## [Instructions for the task]
Write out the entries verbatim and leave the images out of the copy.

Records for this task section start

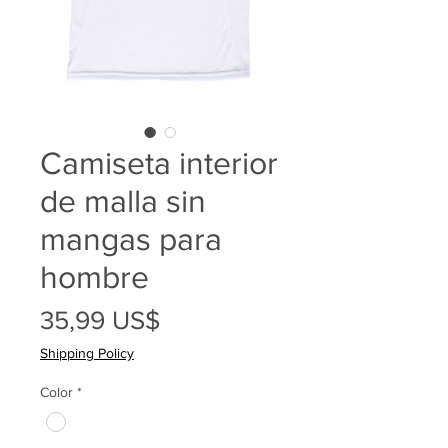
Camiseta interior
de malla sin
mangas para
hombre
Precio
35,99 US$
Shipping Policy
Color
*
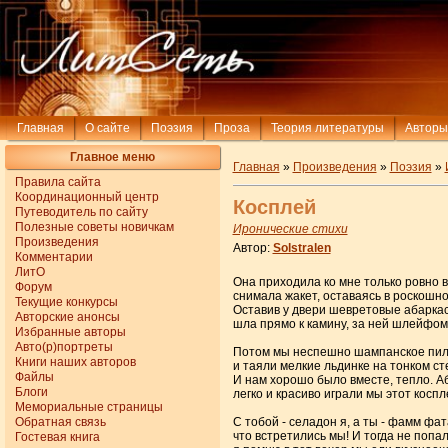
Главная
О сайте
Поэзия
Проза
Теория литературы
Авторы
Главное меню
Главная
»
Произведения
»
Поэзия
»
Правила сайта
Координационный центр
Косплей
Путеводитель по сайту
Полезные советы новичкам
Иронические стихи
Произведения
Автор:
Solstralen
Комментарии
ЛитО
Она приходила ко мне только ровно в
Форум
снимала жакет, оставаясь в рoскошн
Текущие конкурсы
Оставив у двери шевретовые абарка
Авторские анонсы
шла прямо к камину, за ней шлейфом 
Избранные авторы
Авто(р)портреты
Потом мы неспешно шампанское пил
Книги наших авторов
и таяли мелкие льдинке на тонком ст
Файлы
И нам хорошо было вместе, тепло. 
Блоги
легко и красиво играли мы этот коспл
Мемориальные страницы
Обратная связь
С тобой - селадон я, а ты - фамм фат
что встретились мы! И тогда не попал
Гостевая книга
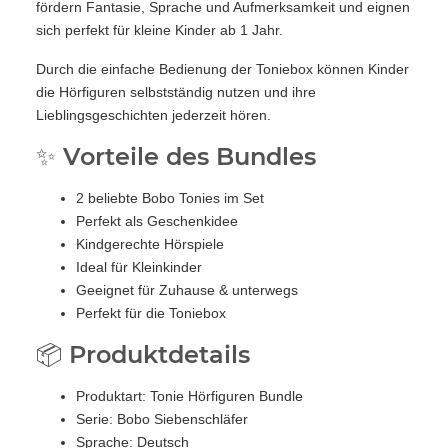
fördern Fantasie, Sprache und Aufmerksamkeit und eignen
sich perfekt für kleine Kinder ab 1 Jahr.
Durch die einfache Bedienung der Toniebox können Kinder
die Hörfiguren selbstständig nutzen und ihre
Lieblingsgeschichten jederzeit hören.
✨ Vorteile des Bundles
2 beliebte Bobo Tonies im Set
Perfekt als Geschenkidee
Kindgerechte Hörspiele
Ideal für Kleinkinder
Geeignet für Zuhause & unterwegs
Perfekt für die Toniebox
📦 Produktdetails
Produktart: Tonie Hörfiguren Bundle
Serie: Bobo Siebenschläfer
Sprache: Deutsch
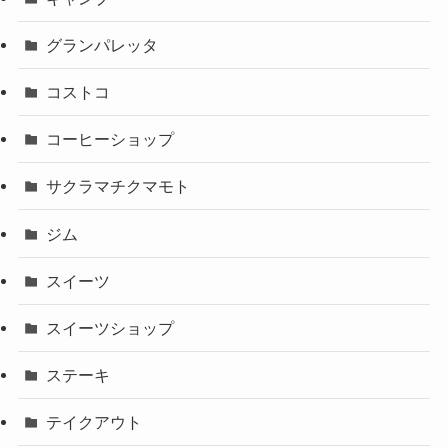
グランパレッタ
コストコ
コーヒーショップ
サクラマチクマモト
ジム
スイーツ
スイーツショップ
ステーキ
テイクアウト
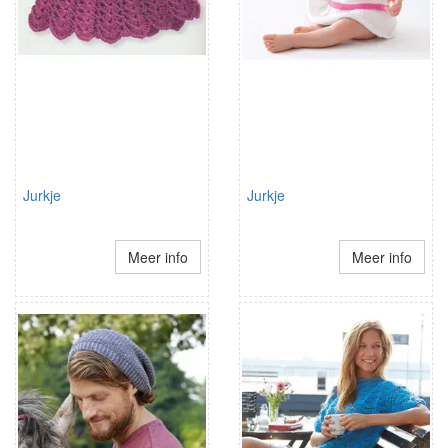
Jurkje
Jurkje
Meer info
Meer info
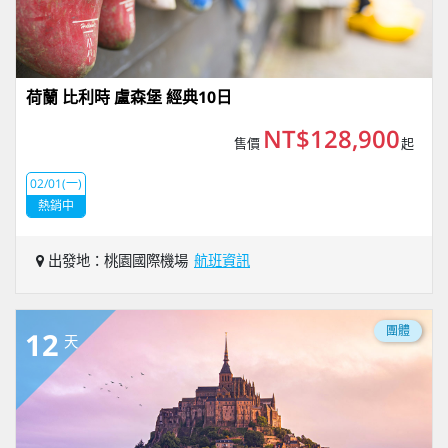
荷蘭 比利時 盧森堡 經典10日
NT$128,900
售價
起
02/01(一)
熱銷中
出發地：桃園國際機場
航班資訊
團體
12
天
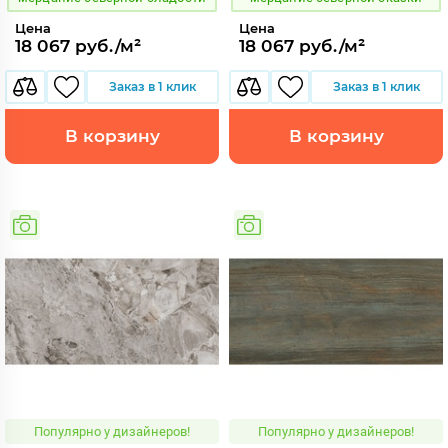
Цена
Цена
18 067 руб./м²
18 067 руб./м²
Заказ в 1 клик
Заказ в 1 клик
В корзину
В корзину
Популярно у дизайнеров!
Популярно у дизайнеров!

Records for this task section end

## [Output of the exercise]
Camiseta interior
de malla sin
mangas para
hombre
Precio
35,99 US$
Shipping Policy
Color
*
Главная
О сайте
Поэзия
Проза
Теория литературы
Авторы
Главное меню
Главная
»
Произведения
»
Поэзия
»
Правила сайта
Координационный центр
Косплей
Путеводитель по сайту
Полезные советы новичкам
Иронические стихи
Произведения
Автор:
Solstralen
Комментарии
ЛитО
Она приходила ко мне только ровно в
Форум
снимала жакет, оставаясь в рoскошн
Текущие конкурсы
Оставив у двери шевретовые абарка
Авторские анонсы
шла прямо к камину, за ней шлейфом 
Избранные авторы
Авто(р)портреты
Потом мы неспешно шампанское пил
Книги наших авторов
и таяли мелкие льдинке на тонком ст
Файлы
И нам хорошо было вместе, тепло. 
Блоги
легко и красиво играли мы этот коспл
Мемориальные страницы
Обратная связь
С тобой - селадон я, а ты - фамм фат
что встретились мы! И тогда не попал
Гостевая книга
fördern Fantasie, Sprache und Aufmerksamkeit und eignen
sich perfekt für kleine Kinder ab 1 Jahr.
Durch die einfache Bedienung der Toniebox können Kinder
die Hörfiguren selbstständig nutzen und ihre
Lieblingsgeschichten jederzeit hören.
✨ Vorteile des Bundles
2 beliebte Bobo Tonies im Set
Perfekt als Geschenkidee
Kindgerechte Hörspiele
Ideal für Kleinkinder
Geeignet für Zuhause & unterwegs
Perfekt für die Toniebox
📦 Produktdetails
Produktart: Tonie Hörfiguren Bundle
Serie: Bobo Siebenschläfer
Sprache: Deutsch
グランパレッタ
コストコ
コーヒーショップ
サクラマチクマモト
ジム
スイーツ
スイーツショップ
ステーキ
テイクアウト
Jurkje
Jurkje
Meer info
Meer info
荷蘭 比利時 盧森堡 經典10日
NT$128,900
售價
起
02/01(一)
熱銷中
出發地：桃園國際機場
航班資訊
團體
12
天
Цена
Цена
18 067 руб./м²
18 067 руб./м²
Заказ в 1 клик
Заказ в 1 клик
В корзину
В корзину
Популярно у дизайнеров!
Популярно у дизайнеров!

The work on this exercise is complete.